- [What you are asked to do] Within the records that follow, restate exactly the lines from the line with "Refunds/Exchange Policy" down to the line with "gigabit speeds. Not", including both. Omit the pictures.

-------------------------

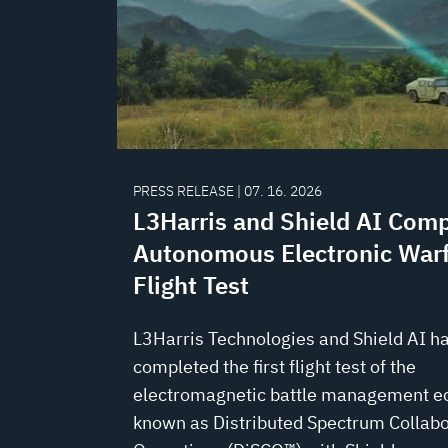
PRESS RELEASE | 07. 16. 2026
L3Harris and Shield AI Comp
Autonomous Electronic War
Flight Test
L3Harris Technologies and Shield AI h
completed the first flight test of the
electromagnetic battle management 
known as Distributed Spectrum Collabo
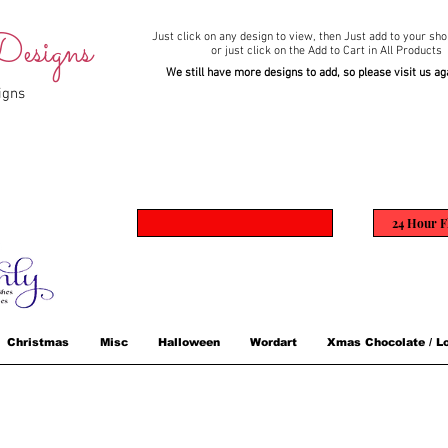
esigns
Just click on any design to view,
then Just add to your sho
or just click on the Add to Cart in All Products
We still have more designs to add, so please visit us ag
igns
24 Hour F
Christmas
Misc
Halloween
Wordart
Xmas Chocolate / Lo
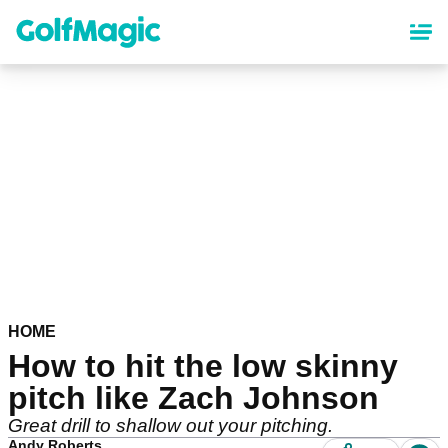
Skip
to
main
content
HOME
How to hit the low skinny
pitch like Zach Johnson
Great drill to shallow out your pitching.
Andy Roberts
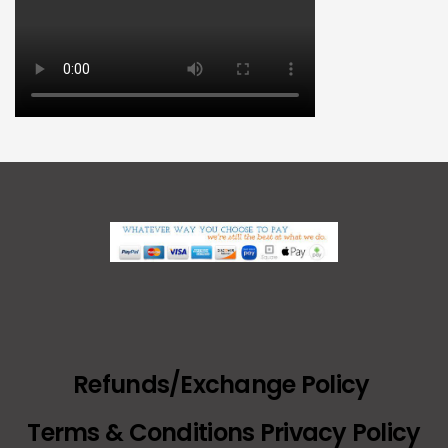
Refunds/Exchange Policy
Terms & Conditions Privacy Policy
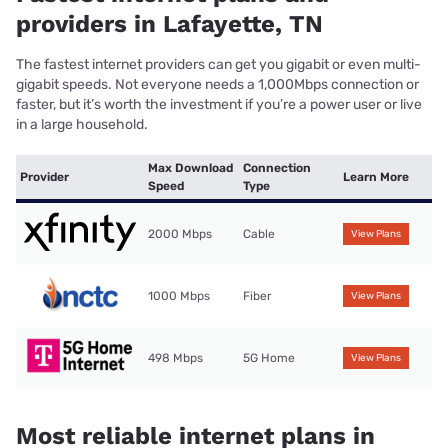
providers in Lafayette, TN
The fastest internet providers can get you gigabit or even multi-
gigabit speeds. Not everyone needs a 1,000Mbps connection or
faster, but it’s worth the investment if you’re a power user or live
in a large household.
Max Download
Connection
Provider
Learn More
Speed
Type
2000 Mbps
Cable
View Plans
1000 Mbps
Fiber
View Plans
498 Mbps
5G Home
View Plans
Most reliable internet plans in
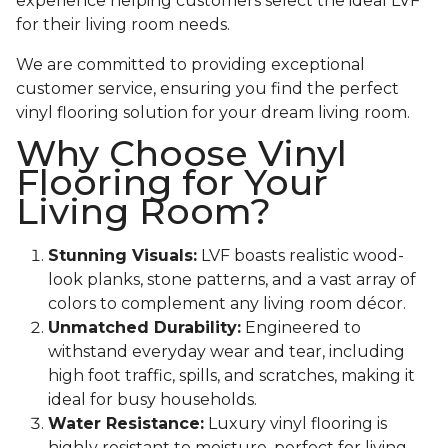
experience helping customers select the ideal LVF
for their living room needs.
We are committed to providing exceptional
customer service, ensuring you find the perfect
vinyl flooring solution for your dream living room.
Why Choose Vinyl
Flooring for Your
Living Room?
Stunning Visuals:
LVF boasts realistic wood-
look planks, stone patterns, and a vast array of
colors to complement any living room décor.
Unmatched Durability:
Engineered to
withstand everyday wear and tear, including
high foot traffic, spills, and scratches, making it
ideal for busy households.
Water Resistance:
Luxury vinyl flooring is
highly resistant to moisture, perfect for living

-------------------------

- [Your response]
Refunds/Exchange Policy
Terms & Conditions Privacy Policy
providers in Lafayette, TN
The fastest internet providers can get you gigabit or even multi-
gigabit speeds. Not everyone needs a 1,000Mbps connection or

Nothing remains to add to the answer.